Living the ideals of St. Francis today
Today is the feast of St. Francis of Assisi who died Oct. 4, 1226. The feast day of a saint is traditionally the date of that saint's death, the beginning of life eternal.
Even in a natural sense, the life of St. Francis has never ended. His life and his ideals continue to inspire each new generation. He is a popular saint even beyond Christianity, admired by believers and non-believers of every culture.
When Cardinal Jorge Bergoglio of Argentina was elected pope on March 13, he awakened a renewed interest in St. Francis of Assisi by choosing the name "Francis."
He is the first in a line of 266 popes to choose that name, a hint that he would be a pope of many "firsts."
After his election, he explained why he chose Francis as his pontifical name.
When votes for him reached the required two-thirds majority, a fellow cardinal leaned over and told him, "Don't forget the poor."
"Right away, I thought of St. Francis of Assisi and his regard for the poor," said the new pope. "Then I thought of war. Francis loved peace. I also thought of St. Francis of Assisi's concern for the natural environment and how he was a poor man, a simple man, who would like a poor church, for the poor. And that is how the name came to me."
Poverty, peace and ecology. Those three motives for the selection of his name capture well the spirit of St. Francis of Assisi and his enduring message.
Franciscan concern for the poor means living simply so others simply may live. It means avoiding the lure of consumerism, so one's blessings can be shared more generously with those in need.
This ideal was expressed indelibly by St. Philip Neri who said, "The second coat in your closet does not belong to you. It belongs to the child who has none."
It is not wrong to have two coats. But if your neighbor is in need, sharing is not charity, it is justice.

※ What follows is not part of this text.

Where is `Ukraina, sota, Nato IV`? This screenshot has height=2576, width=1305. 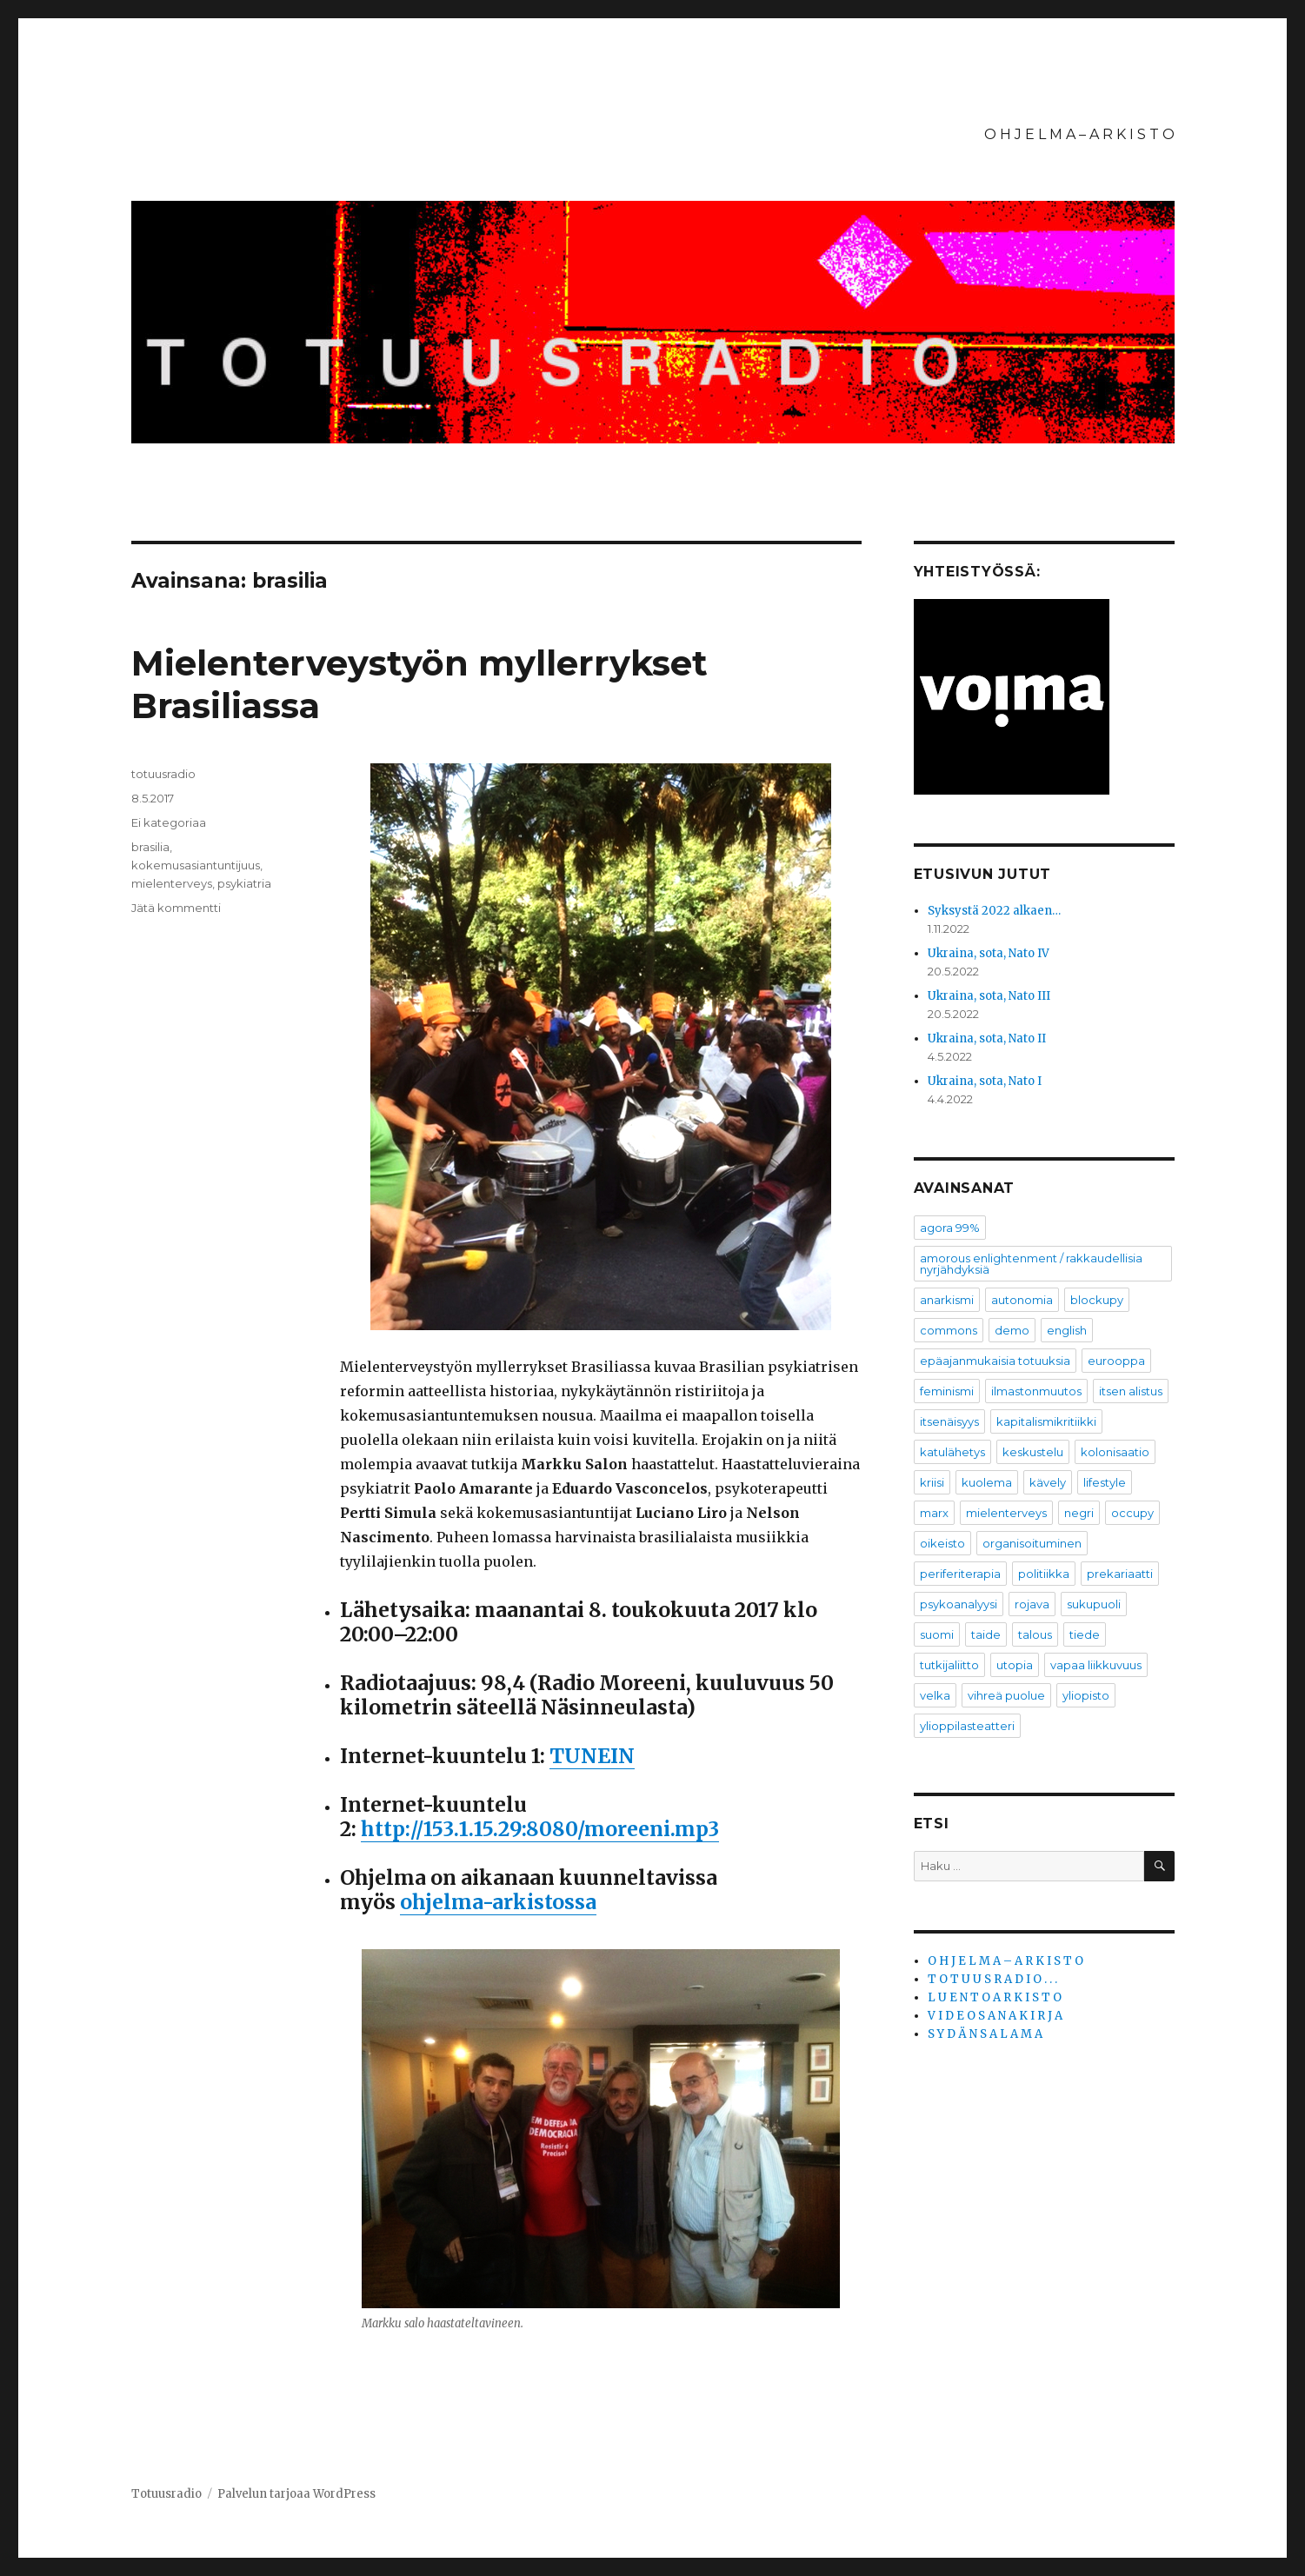
Ukraina, sota, Nato IV is located at coordinates (988, 953).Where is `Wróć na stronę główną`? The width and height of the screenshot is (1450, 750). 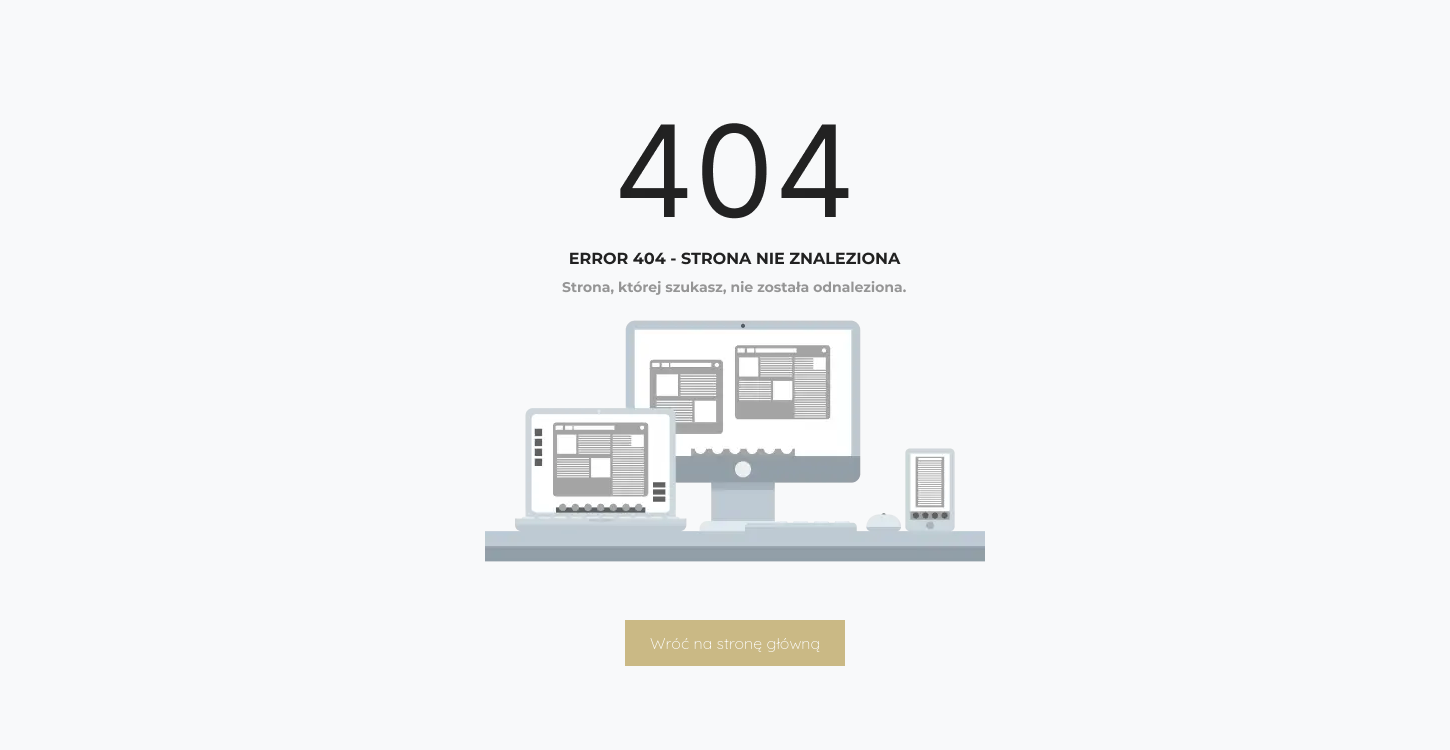 Wróć na stronę główną is located at coordinates (735, 643).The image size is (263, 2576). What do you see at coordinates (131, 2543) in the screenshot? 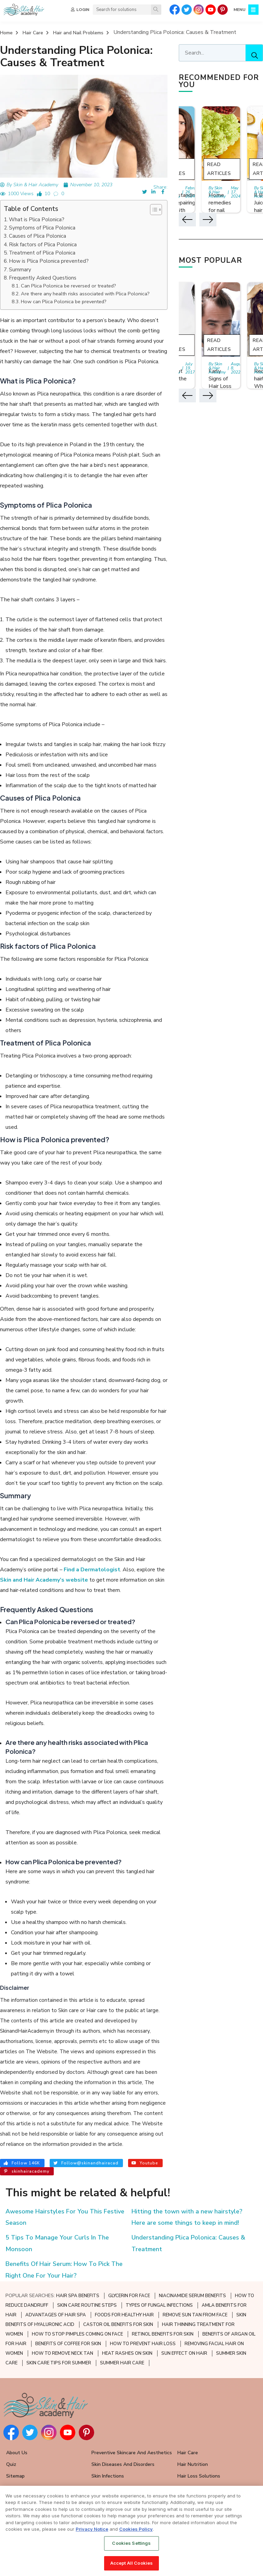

St. Francs grew up amid warfare between the communities around Assisi. The ideal of his youth was a knight in shining armor. But he soon saw the futility of war and devoted his life to spreading peace.
The Peace Prayer of St. Francis might be second only to the Lord's Prayer in popularity.
The best-selling garden ornament in our secular culture is a statue of St. Francis, the patron saint of ecology. His vision of creation, which is sung in his Canticle of the Sun, is a reminder that we are related to all of creation as brothers and sisters. What we do to nature we are doing to ourselves, to everyone.
Poverty, peace and ecology. These ideals of St. Francis, adopted by Pope Francis, are not abstract piety. They are the challenges of daily life for those who still can be inspired by he Poverello, the little poor man of Assisi.
Father Earl Meyer is from St. Fidelis Friary in Victoria.